Recorded information –
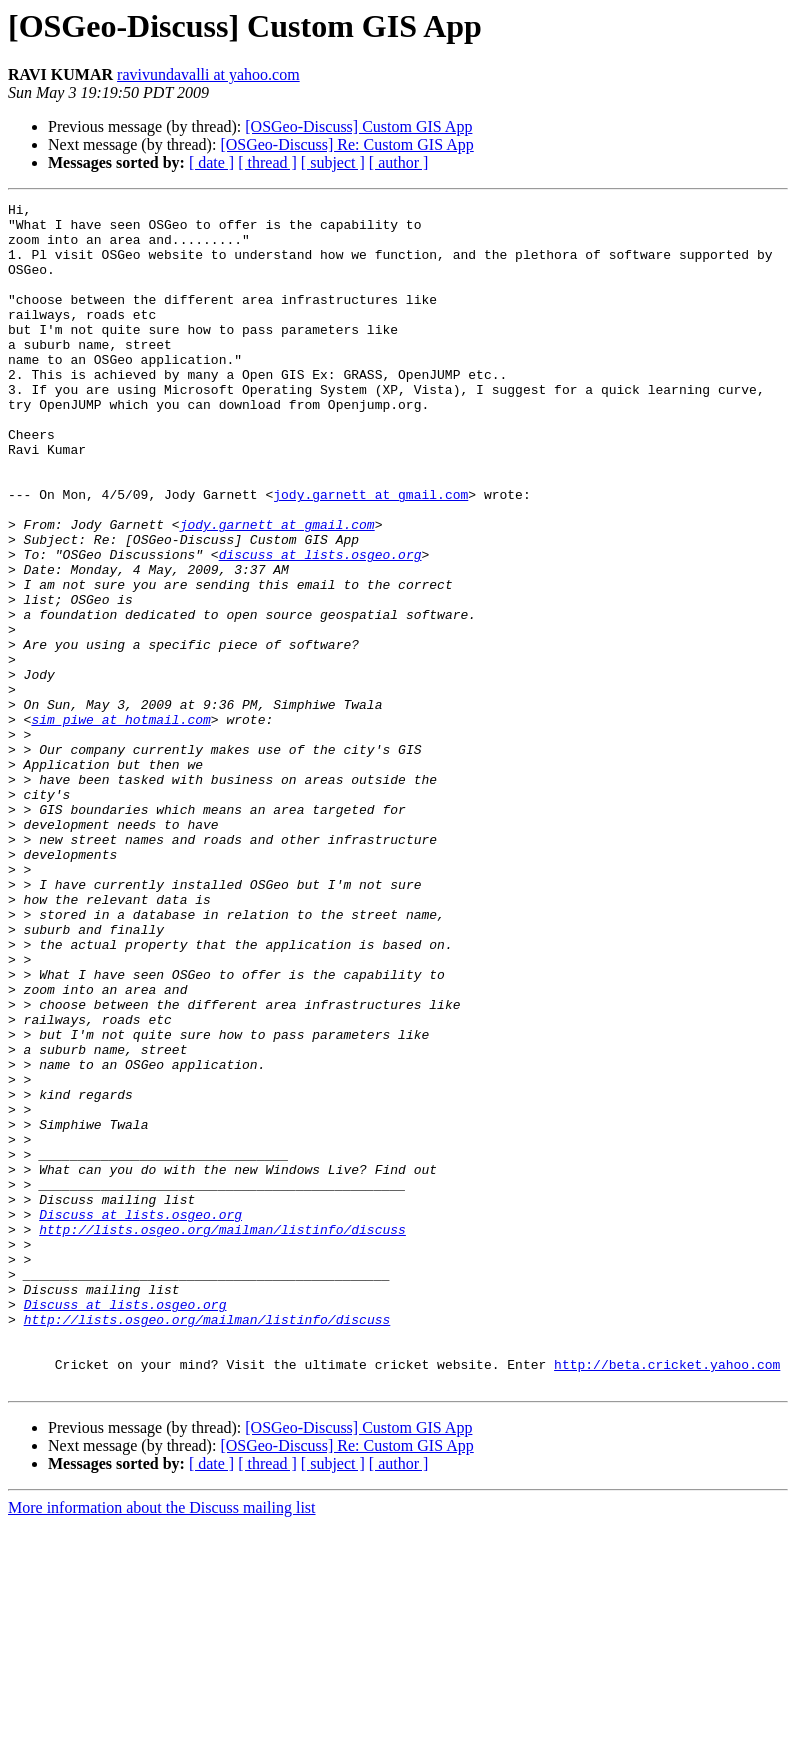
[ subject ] (333, 162)
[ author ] (399, 162)
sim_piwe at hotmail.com (120, 824)
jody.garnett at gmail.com (370, 554)
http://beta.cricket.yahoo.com (667, 1598)
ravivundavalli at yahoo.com (208, 74)
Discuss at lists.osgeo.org (140, 1418)
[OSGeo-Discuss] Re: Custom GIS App (346, 144)
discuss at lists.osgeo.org (320, 626)
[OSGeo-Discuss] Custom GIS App (358, 126)
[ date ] (211, 162)
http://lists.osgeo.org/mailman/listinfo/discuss (222, 1436)
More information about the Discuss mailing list (162, 1744)
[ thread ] (267, 162)
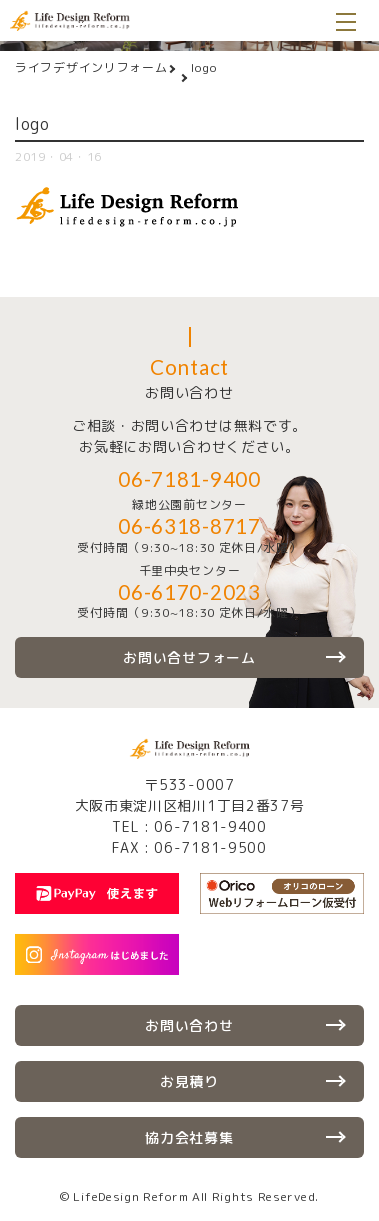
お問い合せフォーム (189, 657)
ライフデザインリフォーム (91, 67)
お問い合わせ (189, 1025)
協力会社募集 (189, 1137)
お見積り (189, 1081)
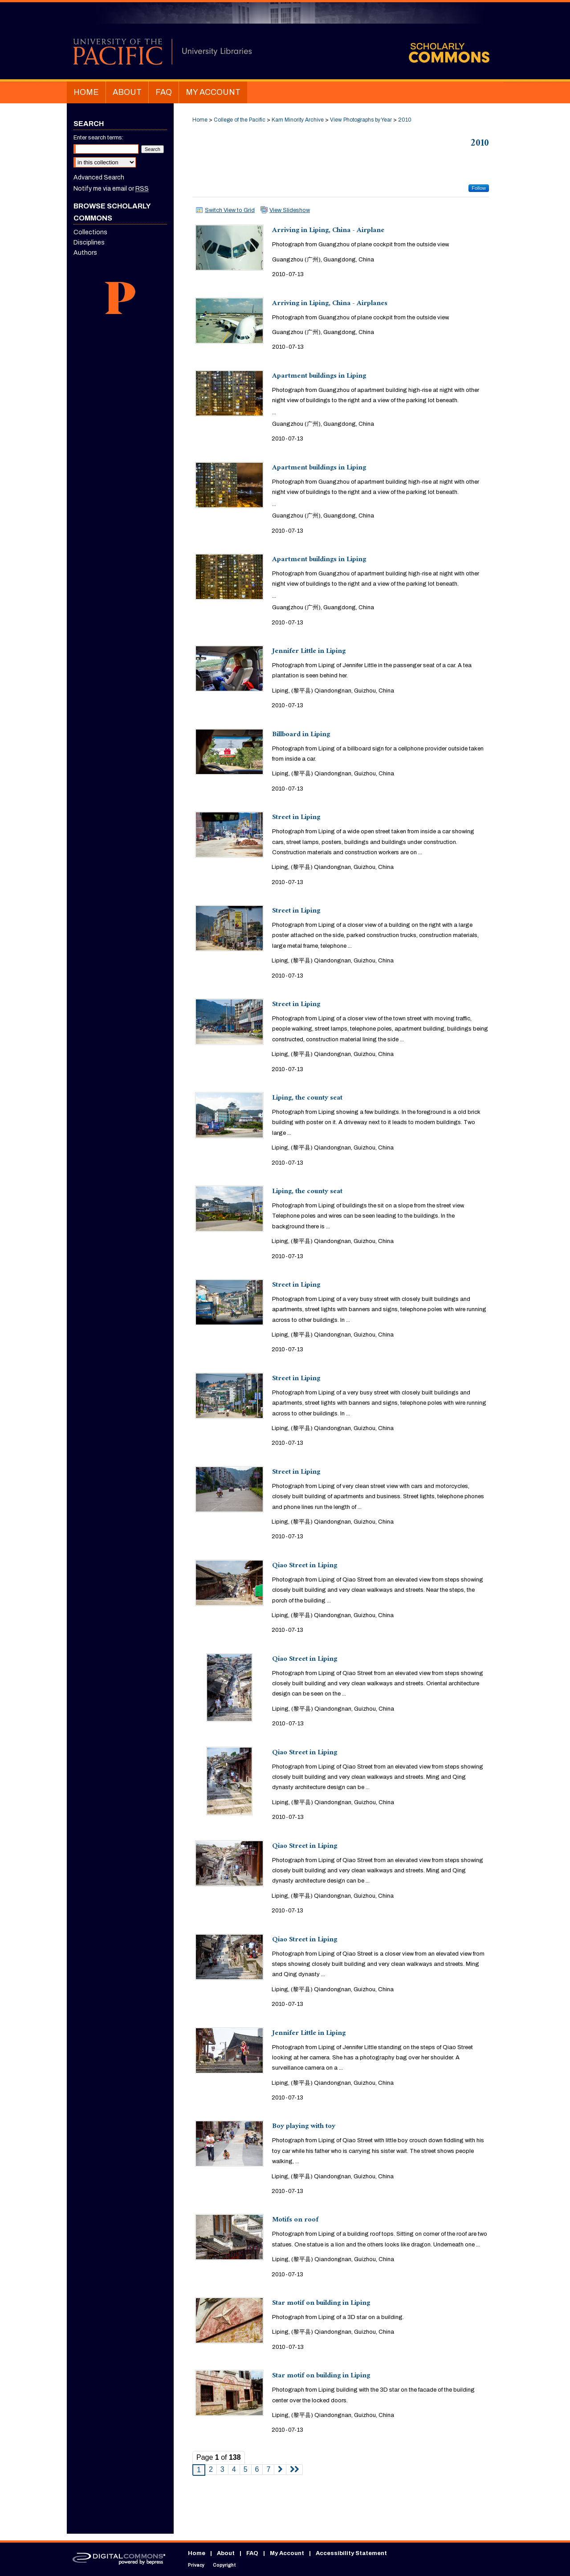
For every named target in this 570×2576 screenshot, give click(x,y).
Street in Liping (296, 818)
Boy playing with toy (303, 2127)
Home (200, 120)
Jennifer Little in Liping (309, 652)
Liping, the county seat (307, 1098)
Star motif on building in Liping (321, 2304)
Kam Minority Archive (298, 120)
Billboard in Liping (301, 735)
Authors (85, 252)
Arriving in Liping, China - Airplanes (329, 304)
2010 (404, 120)
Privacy (196, 2565)
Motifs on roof (295, 2220)
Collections (90, 232)
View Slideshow (289, 210)
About (226, 2553)
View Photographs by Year (361, 120)
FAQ (252, 2553)
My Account (287, 2553)
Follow (479, 188)
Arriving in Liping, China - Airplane (328, 231)
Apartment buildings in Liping (319, 376)
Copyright (224, 2565)
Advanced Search (98, 177)
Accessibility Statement (351, 2553)
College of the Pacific (239, 120)
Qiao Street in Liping (304, 1566)
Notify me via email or (111, 188)
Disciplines (89, 242)
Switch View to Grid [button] (230, 210)
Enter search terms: (98, 138)
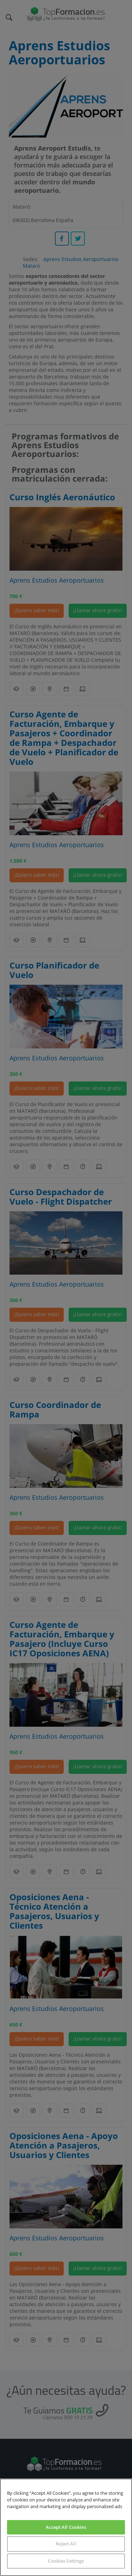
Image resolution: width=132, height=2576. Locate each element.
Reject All (66, 2543)
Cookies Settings (66, 2561)
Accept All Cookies (66, 2527)
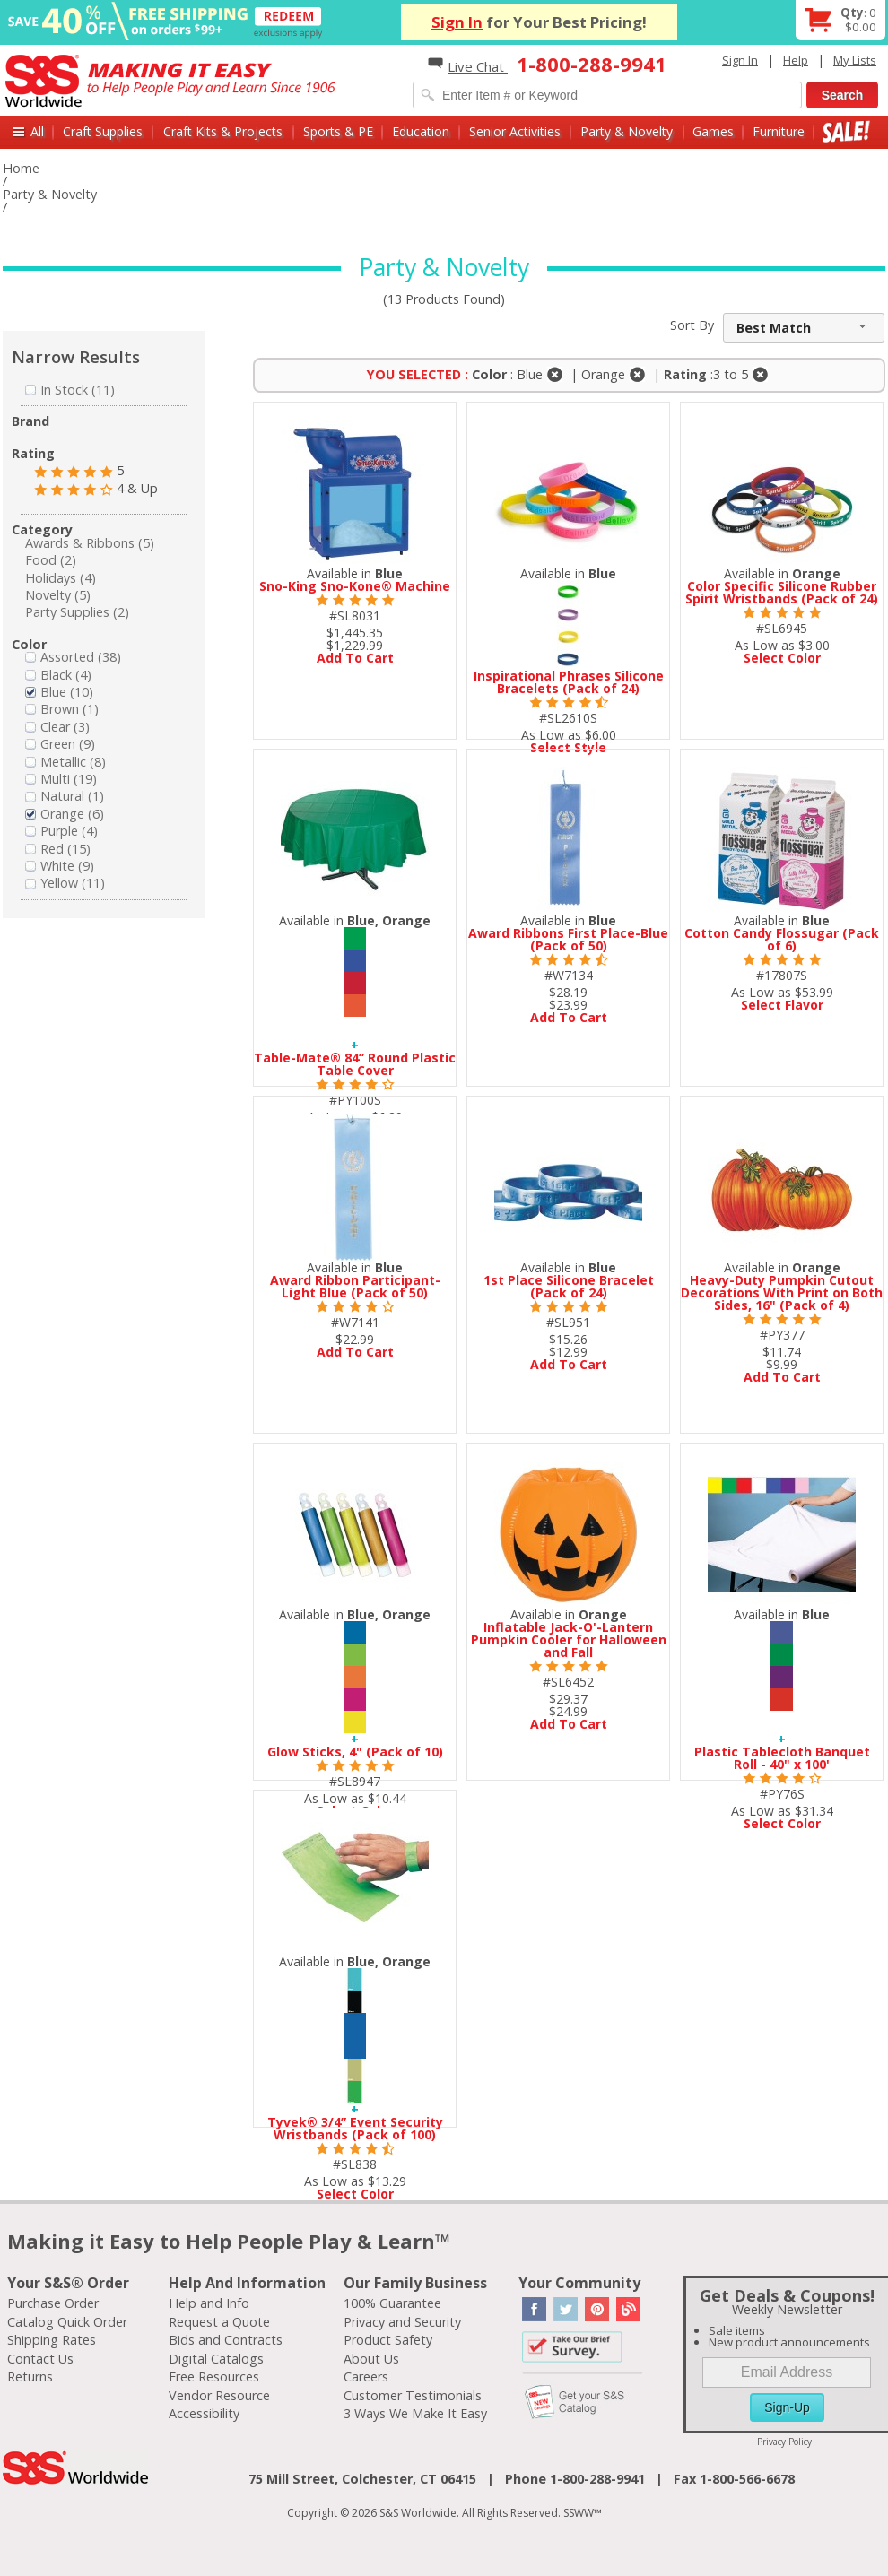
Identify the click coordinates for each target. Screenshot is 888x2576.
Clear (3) (57, 726)
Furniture (779, 131)
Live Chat (468, 66)
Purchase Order (53, 2302)
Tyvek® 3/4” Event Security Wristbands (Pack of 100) (355, 2128)
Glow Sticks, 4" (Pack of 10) (355, 1751)
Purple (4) (61, 830)
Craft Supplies (103, 131)
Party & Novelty (626, 131)
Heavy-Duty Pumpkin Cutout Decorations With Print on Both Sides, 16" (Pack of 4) (782, 1292)
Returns (30, 2376)
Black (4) (58, 674)
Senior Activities (515, 131)
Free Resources (214, 2376)
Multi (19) (61, 778)
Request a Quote (219, 2321)
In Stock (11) (70, 389)
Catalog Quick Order (67, 2321)
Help (795, 60)
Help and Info (209, 2302)
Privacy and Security (402, 2321)
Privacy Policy (784, 2441)
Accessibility (204, 2413)
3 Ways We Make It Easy (415, 2413)
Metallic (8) (65, 761)
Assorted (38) (73, 656)
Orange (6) (64, 813)
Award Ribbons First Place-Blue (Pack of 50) (568, 939)
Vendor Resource (219, 2395)
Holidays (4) (60, 577)
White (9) (59, 865)
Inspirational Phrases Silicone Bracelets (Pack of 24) (569, 682)
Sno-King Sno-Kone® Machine (354, 585)
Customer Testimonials (413, 2395)
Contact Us (40, 2358)
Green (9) (60, 743)
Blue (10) (59, 691)
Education (420, 131)
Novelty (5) (58, 594)
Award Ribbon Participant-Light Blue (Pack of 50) (355, 1286)
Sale (846, 131)
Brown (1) (62, 708)
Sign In (457, 22)
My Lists (854, 60)
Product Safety (388, 2339)
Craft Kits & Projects (223, 131)
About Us (371, 2358)
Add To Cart (355, 657)
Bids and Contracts (226, 2339)
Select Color (782, 657)
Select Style (568, 747)
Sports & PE (338, 131)
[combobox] (803, 328)
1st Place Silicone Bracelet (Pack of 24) (568, 1286)
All (37, 131)
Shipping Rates (51, 2339)
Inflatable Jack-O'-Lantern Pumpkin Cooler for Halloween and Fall (568, 1639)
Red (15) (58, 848)
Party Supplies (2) (77, 611)
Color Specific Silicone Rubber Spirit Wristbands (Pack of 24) (781, 592)
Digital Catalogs (216, 2358)
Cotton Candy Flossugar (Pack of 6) (781, 939)
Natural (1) (64, 795)
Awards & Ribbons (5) (89, 542)
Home (21, 168)
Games (713, 131)
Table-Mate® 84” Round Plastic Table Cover (355, 1064)
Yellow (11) (65, 882)
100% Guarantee (392, 2302)
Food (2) (50, 559)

Work required – Copy each line holding "Security" from the material above.

Result –
Tyvek® 3/4” Event Security Wristbands (Pack of 100) (355, 2128)
Privacy and Security (402, 2321)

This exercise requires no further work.